Lassés du tourisme de masse dont ils sont pourtant dépendants, les habitants de l’île indonésienne de Bali aspirent à plus de calme et de sérénité en s’éloignant des projets touristiques.
Avant d’être découvert par des surfeurs étrangers, Canggu, au sud de Bali, était un village balnéaire verdoyant et paisible entouré de rizières. Aujourd’hui, cette ville est remplie d’hôtels et ses rues sont constamment encombrées de voitures, de scooters et de camions.
Les autorités ont annoncé un projet de gel des constructions d’hôtels, de villas et de discothèques pour deux ans, ce qui devrait restaurer une certaine tranquillité sur l’île hindoue. À condition qu’il soit appliqué.
“Canggu est plus animée maintenant… sa tranquillité et sa verdure disparaissent progressivement”, déplore Kadek Candrawati, 23 ans. Comme d’autres habitants, elle estime qu’il faut agir compte tenu des changements drastiques que connaît Canggu. “Le gouvernement et la communauté doivent travailler ensemble pour que Bali reste verte, ait un avenir durable et que la culture locale soit préservée”, poursuit la jeune femme, propriétaire d’un magasin de location de motos qui lui rapporte sept millions de roupies (environ 390 euros). francs) par mois.
Près de trois millions de visiteurs
Avec sa végétation luxuriante, ses rizières et ses plages prisées des surfeurs, Bali, qui offre des complexes hôteliers de luxe et des repaires de routards, accueille de plus en plus de touristes. L’île a attiré près de trois millions de visiteurs étrangers au premier semestre, la plupart venant d’Australie, de Chine et d’Inde, selon les statistiques officielles.
Sandiaga Uno, ministre du Tourisme jusqu’au mois dernier, avait indiqué que le plan de gel, dont l’objectif est d’empêcher le développement massif de nouvelles infrastructures dans les zones touristiques, serait mis en œuvre pendant le mandat du nouveau président Prabowo Subianto, sans fixer de date. Un système de train léger sur rail est également prévu pour faciliter la circulation sur l’île.
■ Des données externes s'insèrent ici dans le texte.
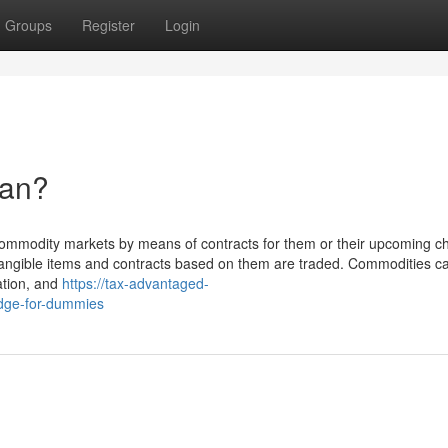
Groups
Register
Login
ean?
l commodity markets by means of contracts for them or their upcoming c
ngible items and contracts based on them are traded. Commodities c
lation, and
https://tax-advantaged-
edge-for-dummies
Un deuxième aéroport est prévu
Cependant, les déclarations de Prabowo Subianto jettent le doute sur sa volonté d’arrêter le développement accéléré de Bali. Lors d’une rencontre avec les dirigeants locaux, il a promis un deuxième aéroport international, afin de faire de Bali « le futur Singapour, le futur Hong Kong… un centre économique ».
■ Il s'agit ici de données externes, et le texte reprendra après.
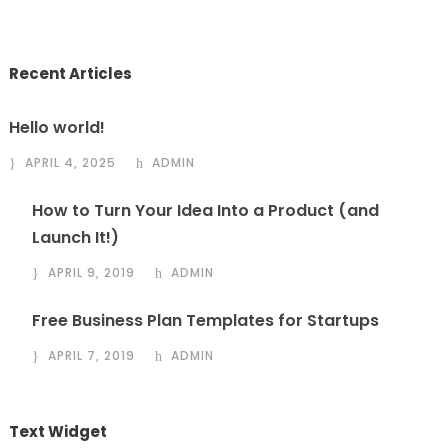
Recent Articles
Hello world!
APRIL 4, 2025
ADMIN
How to Turn Your Idea Into a Product (and
Launch It!)
APRIL 9, 2019
ADMIN
Free Business Plan Templates for Startups
APRIL 7, 2019
ADMIN
Text Widget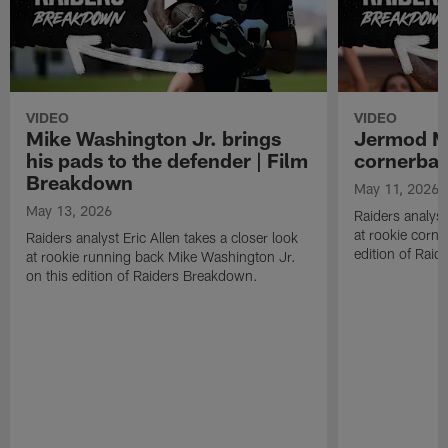
VIDEO
VIDEO
Mike Washington Jr. brings
Jermod Mc
his pads to the defender | Film
cornerbac
Breakdown
May 11, 2026
May 13, 2026
Raiders analyst
at rookie corn
Raiders analyst Eric Allen takes a closer look
edition of Rai
at rookie running back Mike Washington Jr.
on this edition of Raiders Breakdown.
Pour le groupe environnemental indonésien Walhi, il est déjà trop tard. “Bali est désormais beaucoup trop bâtie, les espaces verts s’urbanisent”, explique sa directrice exécutive, Made Krisna Dinata. « Le moratoire proposé devrait être une législation qui non seulement stoppe le développement mais protège également les terres », ajoute-t-il. Les dégâts causés à la beauté naturelle de Bali sont déjà visibles.
« La demande augmente »
Pourtant, tout le monde n’est pas favorable à une pause. I Gusti Ngurah Rai Suryawijaya, vice-président de l’Association des hôtels et restaurants de Bali, appelle à une enquête plus approfondie avant de prendre des mesures qui pourraient nuire aux Balinais qui dépendent du tourisme.
« Lorsqu’il y a trop d’offre, un moratoire est acceptable pour réduire la concurrence, mais pour le moment, la demande augmente. » « Notre taux d’occupation atteint 80 à 90 % », constate-t-il.
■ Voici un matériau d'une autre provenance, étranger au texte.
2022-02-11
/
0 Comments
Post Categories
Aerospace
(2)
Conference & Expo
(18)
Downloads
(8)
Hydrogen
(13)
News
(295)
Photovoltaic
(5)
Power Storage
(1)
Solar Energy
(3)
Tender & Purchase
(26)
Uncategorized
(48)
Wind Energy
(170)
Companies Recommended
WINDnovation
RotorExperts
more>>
Une marée de déchets plastiques inonde régulièrement les plages de Bali, tandis que la surexploitation des eaux souterraines a asséché plus de la moitié des rivières. Le tourisme de masse menace également son système d’irrigation traditionnel, inscrit au patrimoine mondial de l’UNESCO, qui alimente les rizières, car les espaces verts qui collectent l’eau sont recouverts de constructions.
Récemment, des vidéos devenues virales montraient des blocs de calcaire tombant dans la mer, suite à l’excavation de falaises pour construire des villas dans le sud de l’île. “De nombreux moniteurs de surf ont perdu leurs revenus, les clients ne veulent plus surfer à cause de la saleté de l’eau”, déplore Piter Panjaitan, un surfeur de 42 ans.
Les mauvais comportements des touristes constituent un autre facteur d’exaspération pour les locaux, notamment les incidents où des étrangers ont posé nus dans des sites sacrés, au mépris des traditions et des interdits. « Il y a beaucoup de problèmes avec ceux qui viennent ici », poursuit Piter Panjaitan.